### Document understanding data
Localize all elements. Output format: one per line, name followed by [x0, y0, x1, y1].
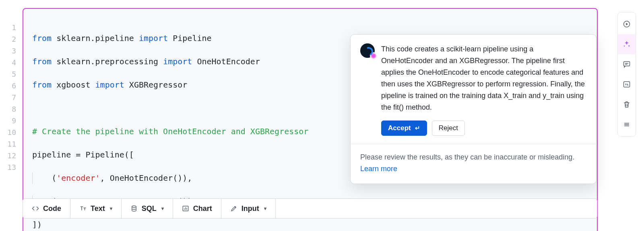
svg-rect-4 [624, 82, 630, 87]
line-number: 4 [0, 57, 23, 68]
variable-inspector-button[interactable] [618, 74, 636, 94]
run-button[interactable] [618, 14, 636, 34]
line-number: 5 [0, 68, 23, 80]
toolbar-spacer [276, 199, 597, 218]
svg-point-8 [132, 206, 136, 208]
chevron-down-icon: ▾ [110, 206, 112, 211]
pencil-icon [230, 205, 237, 212]
ai-disclaimer: Please review the results, as they can b… [351, 144, 596, 184]
line-number: 12 [0, 150, 23, 161]
line-number: 3 [0, 45, 23, 57]
code-icon [32, 205, 39, 212]
add-input-cell-button[interactable]: Input▾ [221, 199, 276, 218]
delete-button[interactable] [618, 94, 636, 114]
add-text-cell-button[interactable]: Text▾ [70, 199, 122, 218]
right-rail [617, 12, 636, 137]
ai-avatar-icon [360, 43, 375, 58]
line-number: 8 [0, 103, 23, 115]
comment-button[interactable] [618, 54, 636, 74]
ai-badge-icon [370, 52, 377, 59]
line-number: 13 [0, 161, 23, 173]
reject-button[interactable]: Reject [432, 121, 465, 136]
enter-key-icon: ↵ [415, 125, 420, 132]
line-number: 6 [0, 80, 23, 92]
text-icon [79, 205, 87, 212]
svg-rect-1 [624, 61, 630, 66]
chart-icon [182, 205, 189, 212]
line-number: 1 [0, 22, 23, 33]
ai-sparkle-button[interactable] [618, 34, 636, 54]
add-chart-cell-button[interactable]: Chart [173, 199, 221, 218]
ai-explanation-text: This code creates a scikit-learn pipelin… [381, 43, 586, 113]
add-code-cell-button[interactable]: Code [23, 199, 70, 218]
database-icon [130, 205, 138, 212]
line-number: 2 [0, 33, 23, 45]
learn-more-link[interactable]: Learn more [360, 165, 397, 173]
line-number: 10 [0, 127, 23, 138]
accept-button[interactable]: Accept ↵ [381, 121, 427, 136]
line-gutter: 1 2 3 4 5 6 7 8 9 10 11 12 13 [0, 8, 23, 231]
more-menu-button[interactable] [618, 114, 636, 135]
line-number: 7 [0, 92, 23, 103]
cell-type-toolbar: Code Text▾ SQL▾ Chart Input▾ [23, 198, 597, 219]
chevron-down-icon: ▾ [264, 206, 266, 211]
line-number: 11 [0, 138, 23, 150]
add-sql-cell-button[interactable]: SQL▾ [122, 199, 173, 218]
line-number: 9 [0, 115, 23, 127]
ai-suggestion-popover: This code creates a scikit-learn pipelin… [350, 34, 597, 184]
chevron-down-icon: ▾ [161, 206, 164, 211]
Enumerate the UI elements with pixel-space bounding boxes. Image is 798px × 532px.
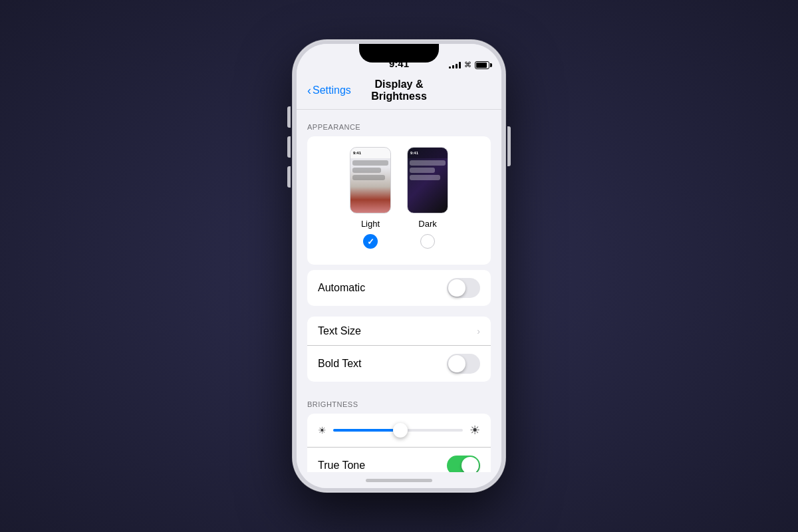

### TO DO
A single number, please: how many lines in the data above contain the string "icon"?

### RESPONSE TO THE TASK
11